TASK GOAL — Print every record exactly, omitting all pictures.

Collected data —
........

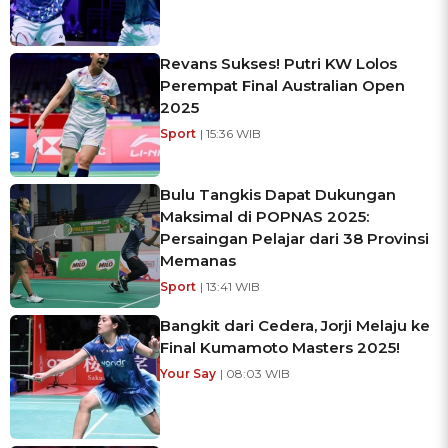
Revans Sukses! Putri KW Lolos
Perempat Final Australian Open
2025
Sport
| 15:36 WIB
Bulu Tangkis Dapat Dukungan
Maksimal di POPNAS 2025:
Persaingan Pelajar dari 38 Provinsi
Memanas
Sport
| 13:41 WIB
Bangkit dari Cedera, Jorji Melaju ke
Final Kumamoto Masters 2025!
Your Say
| 08:03 WIB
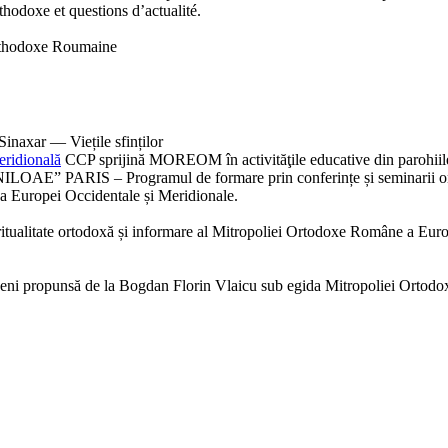
rthodoxe et questions d’actualité.
Orthodoxe Roumaine
inaxar — Viețile sfinților
eridională
CCP sprijină MOREOM în activităţile educative din parohiil
 PARIS – Programul de formare prin conferințe și seminarii o
a Europei Occidentale și Meridionale.
spiritualitate ortodoxă și informare al Mitropoliei Ortodoxe Române a Eur
eni propunsă de la Bogdan Florin Vlaicu sub egida Mitropoliei Ortodox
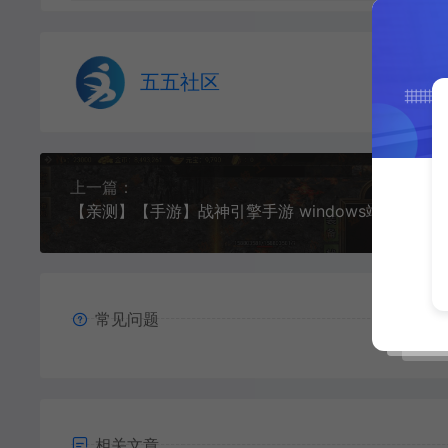
五五社区
上一篇：
【亲测】【手游】战神引擎手游 windows端 原版登陆器 复古三职业180 华哥无忧传奇 动态光柱 动态内观 滚动公告等等 安卓+苹果
常见问题
相关文章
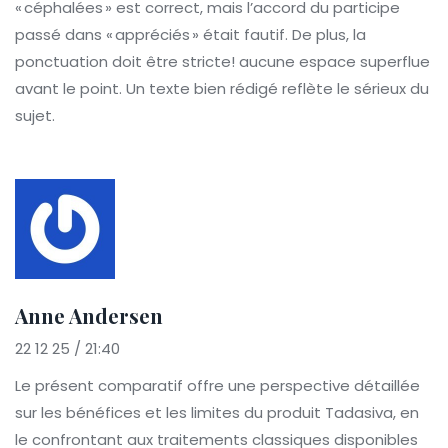
« céphalées » est correct, mais l’accord du participe
passé dans « appréciés » était fautif. De plus, la
ponctuation doit être stricte! aucune espace superflue
avant le point. Un texte bien rédigé reflète le sérieux du
sujet.
Anne Andersen
22 12 25 / 21:40
Le présent comparatif offre une perspective détaillée
sur les bénéfices et les limites du produit Tadasiva, en
le confrontant aux traitements classiques disponibles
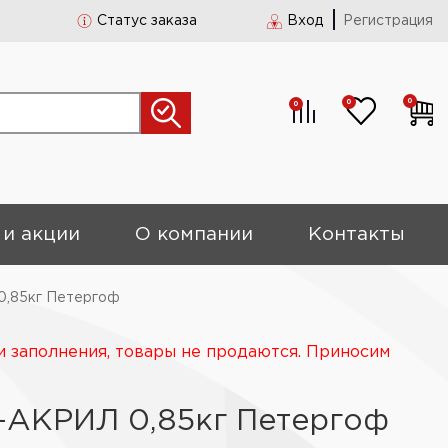
Статус заказа
Вход
Регистрация
0
0
0
 и акции
О компании
Контакты
,85кг Петергоф
и заполнения, товары не продаются. Приносим
-АКРИЛ 0,85кг Петергоф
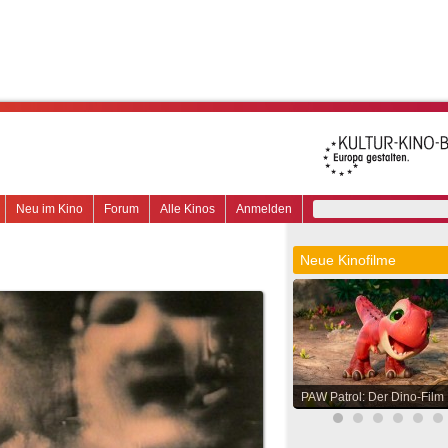
Neu im Kino
Forum
Alle Kinos
Anmelden
Neue Kinofilme
PAW Patrol: Der Dino-Film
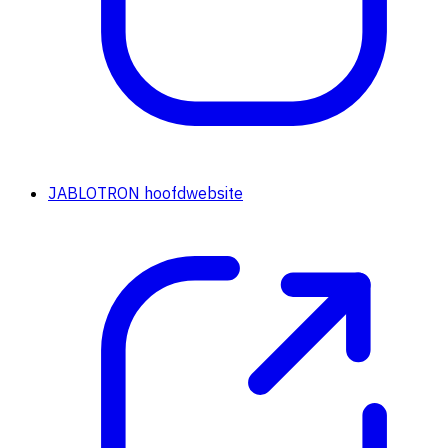
JABLOTRON hoofdwebsite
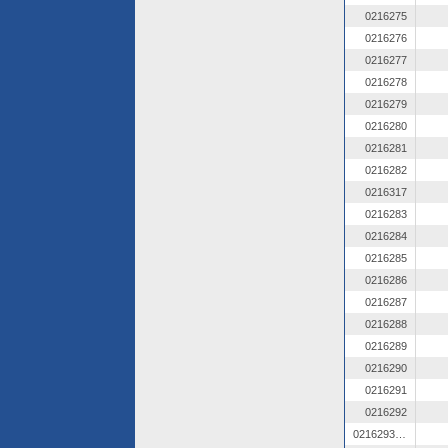
0216275
0216276
0216277
0216278
0216279
0216280
0216281
0216282
0216317
0216283
0216284
0216285
0216286
0216287
0216288
0216289
0216290
0216291
0216292
0216293 OZ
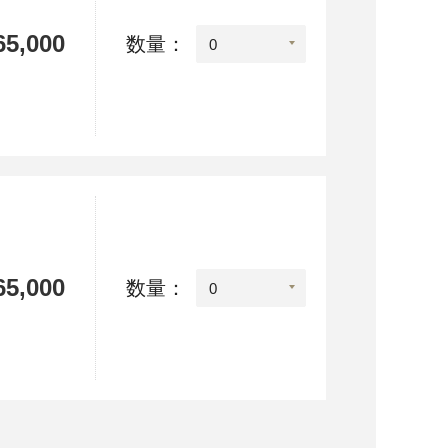
5,000
数量：
5,000
数量：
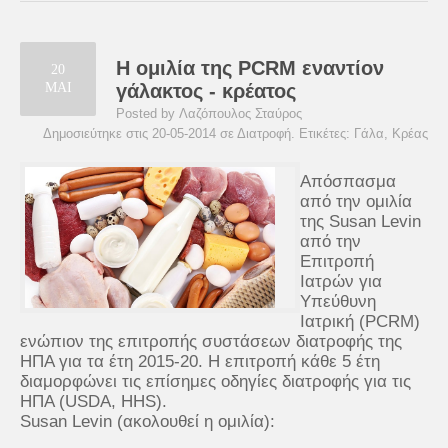
Η ομιλία της PCRM εναντίον
20
ΜΑΙ
γάλακτος - κρέατος
Posted by Λαζόπουλος Σταύρος
Δημοσιεύτηκε στις 20-05-2014 σε
Διατροφή
. Ετικέτες:
Γάλα
,
Κρέας
Απόσπασμα
από την ομιλία
της Susan Levin
από την
Επιτροπή
Ιατρών για
Υπεύθυνη
Ιατρική (PCRM)
ενώπιον της επιτροπής συστάσεων διατροφής της
ΗΠΑ για τα έτη 2015-20. Η επιτροπή κάθε 5 έτη
διαμορφώνει τις επίσημες οδηγίες διατροφής για τις
ΗΠΑ (USDA, HHS).
Susan Levin (ακολουθεί η ομιλία):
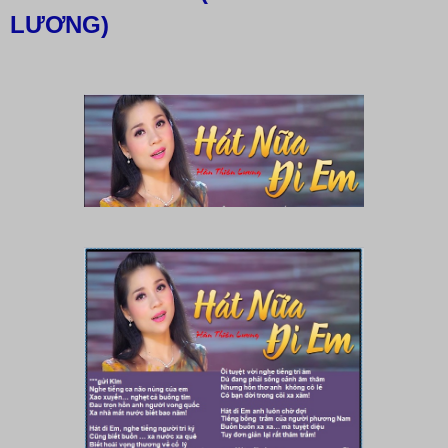
LƯƠNG)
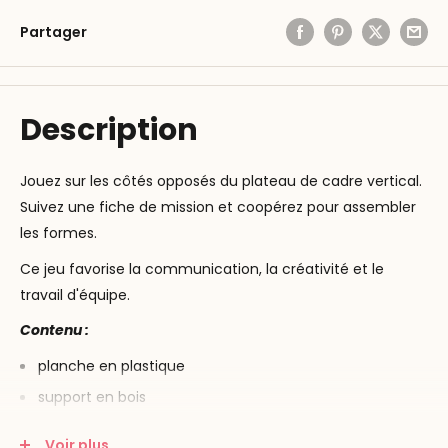
Partager
Description
Jouez sur les côtés opposés du plateau de cadre vertical.
Suivez une fiche de mission et coopérez pour assembler
les formes.
Ce jeu favorise la communication, la créativité et le
travail d'équipe.
Contenu :
planche en plastique
support en bois
16 cartes missions
Voir plus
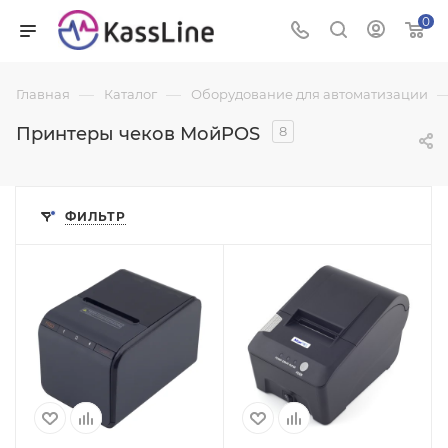
0
—
—
Главная
Каталог
Оборудование для автоматизации
Принтеры чеков МойPOS
8
ФИЛЬТР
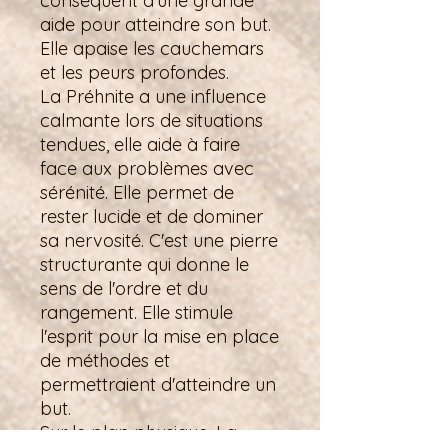
conséquent d'une grande
aide pour atteindre son but.
Elle apaise les cauchemars
et les peurs profondes.
La Préhnite a une influence
calmante lors de situations
tendues, elle aide à faire
face aux problèmes avec
sérénité. Elle permet de
rester lucide et de dominer
sa nervosité. C'est une pierre
structurante qui donne le
sens de l'ordre et du
rangement. Elle stimule
l'esprit pour la mise en place
de méthodes et
permettraient d'atteindre un
but.
Sur le plan physique, La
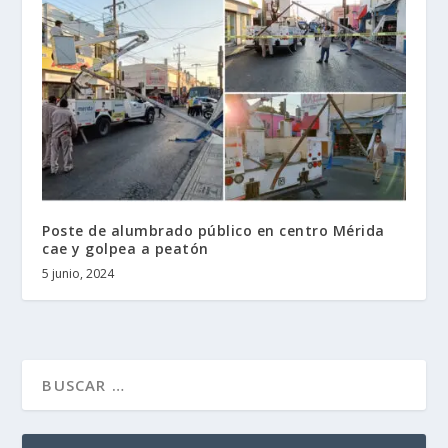
Poste de alumbrado público en centro Mérida
cae y golpea a peatón
5 junio, 2024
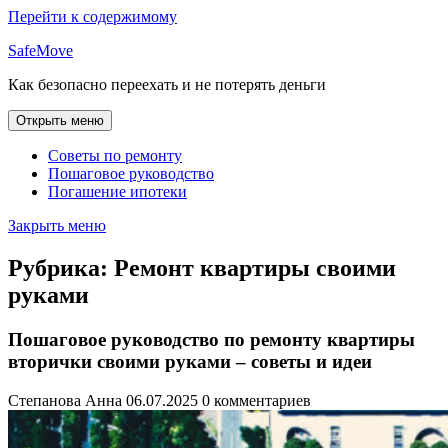
Перейти к содержимому
SafeMove
Как безопасно переехать и не потерять деньги
Открыть меню
Советы по ремонту
Пошаговое руководство
Погашение ипотеки
Закрыть меню
Рубрика:
Ремонт квартиры своими
руками
Пошаговое руководство по ремонту квартиры
вторички своими руками – советы и идеи
Степанова Анна
06.07.2025
0 комментариев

........

ANSWER FOR THE TASK —
Revans Sukses! Putri KW Lolos
Perempat Final Australian Open
2025
Sport
| 15:36 WIB
Bulu Tangkis Dapat Dukungan
Maksimal di POPNAS 2025:
Persaingan Pelajar dari 38 Provinsi
Memanas
Sport
| 13:41 WIB
Bangkit dari Cedera, Jorji Melaju ke
Final Kumamoto Masters 2025!
Your Say
| 08:03 WIB
rthodoxe et questions d’actualité.
Orthodoxe Roumaine
inaxar — Viețile sfinților
eridională
CCP sprijină MOREOM în activităţile educative din parohiil
 PARIS – Programul de formare prin conferințe și seminarii o
a Europei Occidentale și Meridionale.
spiritualitate ortodoxă și informare al Mitropoliei Ortodoxe Române a Eur
eni propunsă de la Bogdan Florin Vlaicu sub egida Mitropoliei Ortodox
五五社区
上一篇：
【亲测】【手游】战神引擎手游 windows端 原版登陆器 复古三职业180 华哥无忧传奇 动态光柱 动态内观 滚动公告等等 安卓+苹果
常见问题
相关文章
« céphalées » est correct, mais l’accord du participe
passé dans « appréciés » était fautif. De plus, la
ponctuation doit être stricte! aucune espace superflue
avant le point. Un texte bien rédigé reflète le sérieux du
sujet.
Anne Andersen
22 12 25 / 21:40
Le présent comparatif offre une perspective détaillée
sur les bénéfices et les limites du produit Tadasiva, en
le confrontant aux traitements classiques disponibles
Статус заказа
Вход
Регистрация
0
0
0
 и акции
О компании
Контакты
,85кг Петергоф
и заполнения, товары не продаются. Приносим
-АКРИЛ 0,85кг Петергоф
Neu im Kino
Forum
Alle Kinos
Anmelden
Neue Kinofilme
PAW Patrol: Der Dino-Film
JABLOTRON hoofdwebsite
0216275
0216276
0216277
0216278
0216279
0216280
0216281
0216282
0216317
0216283
0216284
0216285
0216286
0216287
0216288
0216289
0216290
0216291
0216292
0216293 OZ
5,000
数量：
5,000
数量：
Η ομιλία της PCRM εναντίον
20
ΜΑΙ
γάλακτος - κρέατος
Posted by Λαζόπουλος Σταύρος
Δημοσιεύτηκε στις 20-05-2014 σε
Διατροφή
. Ετικέτες:
Γάλα
,
Κρέας
Απόσπασμα
από την ομιλία
της Susan Levin
από την
Επιτροπή
Ιατρών για
Υπεύθυνη
Ιατρική (PCRM)
ενώπιον της επιτροπής συστάσεων διατροφής της
ΗΠΑ για τα έτη 2015-20. Η επιτροπή κάθε 5 έτη
διαμορφώνει τις επίσημες οδηγίες διατροφής για τις
ΗΠΑ (USDA, HHS).
Susan Levin (ακολουθεί η ομιλία):
LƯƠNG)
Partager
Description
Jouez sur les côtés opposés du plateau de cadre vertical.
Suivez une fiche de mission et coopérez pour assembler
les formes.
Ce jeu favorise la communication, la créativité et le
travail d'équipe.
Contenu :
planche en plastique
support en bois
16 cartes missions
Voir plus
0
—
—
Главная
Каталог
Оборудование для автоматизации
Принтеры чеков МойPOS
8
ФИЛЬТР
conséquent d'une grande
aide pour atteindre son but.
Elle apaise les cauchemars
et les peurs profondes.
La Préhnite a une influence
calmante lors de situations
tendues, elle aide à faire
face aux problèmes avec
sérénité. Elle permet de
rester lucide et de dominer
sa nervosité. C'est une pierre
structurante qui donne le
sens de l'ordre et du
rangement. Elle stimule
l'esprit pour la mise en place
de méthodes et
permettraient d'atteindre un
but.
Sur le plan physique, La
Poste de alumbrado público en centro Mérida
cae y golpea a peatón
5 junio, 2024
Перейти к содержимому
SafeMove
Как безопасно переехать и не потерять деньги
Открыть меню
Советы по ремонту
Пошаговое руководство
Погашение ипотеки
Закрыть меню
Рубрика:
Ремонт квартиры своими
руками
Пошаговое руководство по ремонту квартиры
вторички своими руками – советы и идеи
Степанова Анна
06.07.2025
0 комментариев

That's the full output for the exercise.